▶ [WHAT IS REQUIRED]
Find the lines in the records below that contain "Eulària", and report each of them.

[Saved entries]
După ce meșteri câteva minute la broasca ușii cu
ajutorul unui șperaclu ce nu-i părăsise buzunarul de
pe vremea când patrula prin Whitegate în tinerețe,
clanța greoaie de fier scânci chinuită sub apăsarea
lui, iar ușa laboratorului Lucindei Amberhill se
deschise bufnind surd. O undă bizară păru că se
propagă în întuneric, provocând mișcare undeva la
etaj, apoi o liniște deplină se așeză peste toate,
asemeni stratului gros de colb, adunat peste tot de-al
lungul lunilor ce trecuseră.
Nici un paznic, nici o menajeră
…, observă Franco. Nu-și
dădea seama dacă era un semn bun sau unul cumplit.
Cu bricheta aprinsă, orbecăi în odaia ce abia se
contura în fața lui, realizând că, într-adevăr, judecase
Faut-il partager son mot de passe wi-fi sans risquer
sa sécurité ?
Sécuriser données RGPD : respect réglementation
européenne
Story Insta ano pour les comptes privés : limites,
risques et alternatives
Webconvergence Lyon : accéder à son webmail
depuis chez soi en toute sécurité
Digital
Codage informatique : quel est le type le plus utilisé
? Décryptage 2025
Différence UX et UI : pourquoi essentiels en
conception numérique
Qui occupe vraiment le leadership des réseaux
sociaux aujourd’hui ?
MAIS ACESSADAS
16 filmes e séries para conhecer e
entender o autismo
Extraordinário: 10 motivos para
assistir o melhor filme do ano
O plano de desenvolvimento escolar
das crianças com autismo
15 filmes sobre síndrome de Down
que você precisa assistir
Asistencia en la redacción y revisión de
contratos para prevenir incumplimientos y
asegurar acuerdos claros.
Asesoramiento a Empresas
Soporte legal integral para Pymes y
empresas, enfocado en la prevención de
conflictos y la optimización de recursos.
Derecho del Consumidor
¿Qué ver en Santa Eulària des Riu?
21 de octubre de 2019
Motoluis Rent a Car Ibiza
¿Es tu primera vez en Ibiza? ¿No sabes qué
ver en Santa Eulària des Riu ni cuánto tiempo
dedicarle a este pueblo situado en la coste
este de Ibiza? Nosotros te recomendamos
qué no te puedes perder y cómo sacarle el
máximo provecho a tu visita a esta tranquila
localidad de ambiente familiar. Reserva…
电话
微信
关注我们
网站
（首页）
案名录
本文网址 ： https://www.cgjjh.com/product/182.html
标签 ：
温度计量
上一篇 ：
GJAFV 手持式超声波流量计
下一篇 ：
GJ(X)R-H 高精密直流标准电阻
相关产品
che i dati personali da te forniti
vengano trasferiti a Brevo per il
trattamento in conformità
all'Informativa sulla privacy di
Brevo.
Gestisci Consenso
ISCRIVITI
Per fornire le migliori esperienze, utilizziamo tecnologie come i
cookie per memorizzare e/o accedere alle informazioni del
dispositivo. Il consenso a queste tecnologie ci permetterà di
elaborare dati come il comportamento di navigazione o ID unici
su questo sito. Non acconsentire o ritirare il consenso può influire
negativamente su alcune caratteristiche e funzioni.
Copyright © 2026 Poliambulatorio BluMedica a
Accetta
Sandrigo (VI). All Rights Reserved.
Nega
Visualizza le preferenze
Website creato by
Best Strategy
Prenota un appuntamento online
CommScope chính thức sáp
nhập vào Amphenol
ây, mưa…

▶ [RESPONSE AREA]
¿Qué ver en Santa Eulària des Riu?
ver en Santa Eulària des Riu ni cuánto tiempo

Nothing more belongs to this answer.